Note: This is part of a series:
1. Talking WF (introduction)
more to come (communication, hosting, error management).
Let’s skip the “how do I reference the necessary assemblies” stuff and assume the boilerplate work of setting up the WF engine and starting workflows has been done. (There’s plenty documenatation about this available elsewhere.) So let’s asume we have a page that starts workflow instances and the workflow is in place and running. Now, when you start thinking about a workflows you‘ll sooner or … well, even sooner, ask questions like „How dows this piece of information get to my workflow instance?“ and „How does that piece get out?“. In one word: data exchange.
Let‘s make that more tangible with an example: Let’s asume I‘m the project manager and I just got a notice that the guy across the room wanted to go on vacation when I planned going-live. Damn his insolence! How do I cancel his request?
I start up Vacations@SDX, select the page that gives me a list of open vacation requests, and click the „cancel vacation“ button for the one in question.

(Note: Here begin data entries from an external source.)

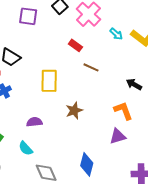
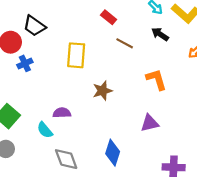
black arrow: (134, 84) -> (160, 34), moved
orange L-shape: (123, 111) -> (156, 79), moved
purple semicircle: (34, 122) -> (62, 113), moved

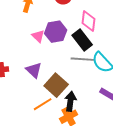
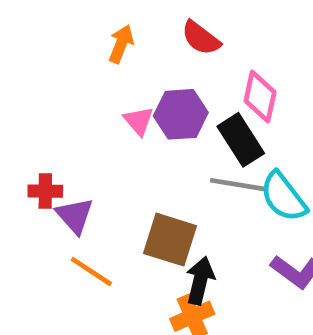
purple triangle: (34, 70) -> (75, 216), moved
brown square: (56, 85) -> (170, 240), turned -30
orange line: (43, 104) -> (91, 271), moved, turned 60

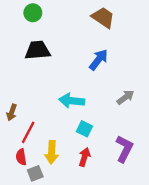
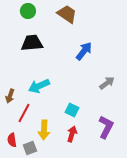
brown trapezoid: (103, 17) -> (67, 14), moved
cyan arrow: (72, 101) -> (39, 86), moved, turned -30
red semicircle: (21, 157) -> (12, 140), moved

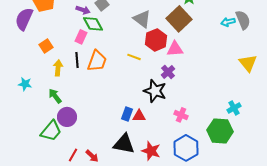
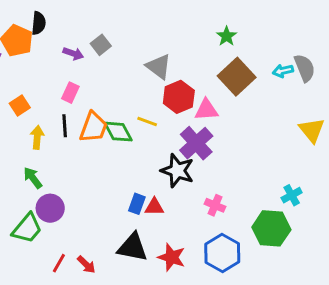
brown square: (179, 19) -> (237, 77), moved
green diamond: (93, 24) -> (118, 132), moved
purple cross: (168, 72) -> (196, 143), size x1.6

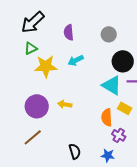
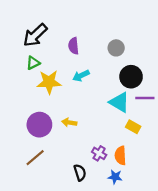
orange semicircle: (107, 117) -> (120, 156), moved
purple cross: (119, 135) -> (99, 153), moved

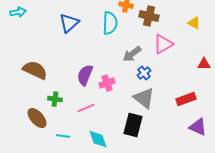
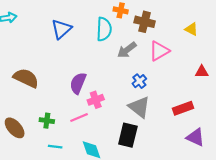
gray arrow: (132, 54) -> (127, 50), moved
pink cross: (107, 83) -> (96, 100), moved
green cross: (55, 99) -> (47, 121), moved
brown ellipse: (37, 118) -> (15, 128), moved

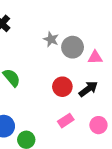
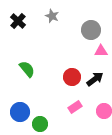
gray star: (51, 39) -> (52, 16), moved
gray circle: (73, 47) -> (91, 30), moved

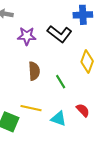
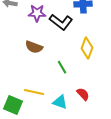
purple star: (27, 36) -> (37, 13), moved
brown semicircle: (34, 71) -> (34, 47), moved, turned 114

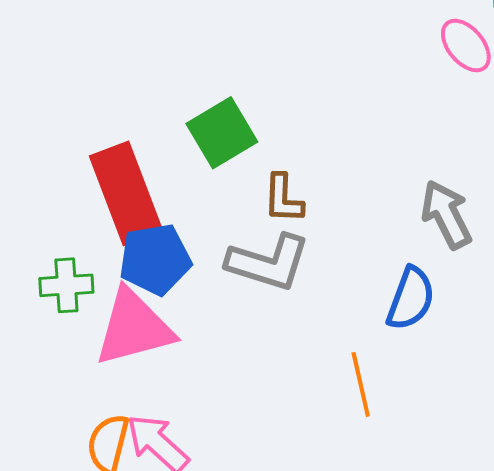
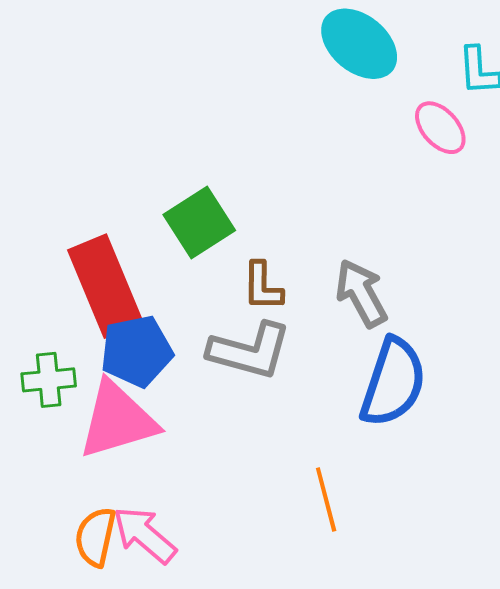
gray arrow: (446, 214) -> (361, 293), moved
blue semicircle: (411, 299) -> (393, 382), size x1.4
orange line: (361, 384) -> (326, 500), moved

The page refreshes and the state of the vacation request becomes „canceled for undue insolence“ (Oh boy, if any of that happend, my collegues would kill me. But nastiness is so much fun ).
There a two things that happend here that are noteworthy:
- I saw a list of open vacation requests. And each request should be represented by a running workflow instance. Did I see a list of workflow instances? Workflow instance state management.
- I clicked a button and somehow the workflow took over and did something. As you know, this happens asynchronously, nevertheless I saw the correct state after the processing instantly. To make that work, the web application has to have a means to know when the state has changed. Workflow communication.
Workflow instance state management
The workflow instance has state. It knows about data somehow coming in, knows what activities have been executed and so forth. Therefore it would be possible to query all workflows, load them, and ask about certain details, e.g. read some properties. Wait, the workflow instance might process something asynchronously… . How do you synchronize? What if the workflow just terminated because you loaded it and it somehow finished? Do you really want to load thousands of workflow instances for every query? (OK, that‘s probably beyond the example application, but still…).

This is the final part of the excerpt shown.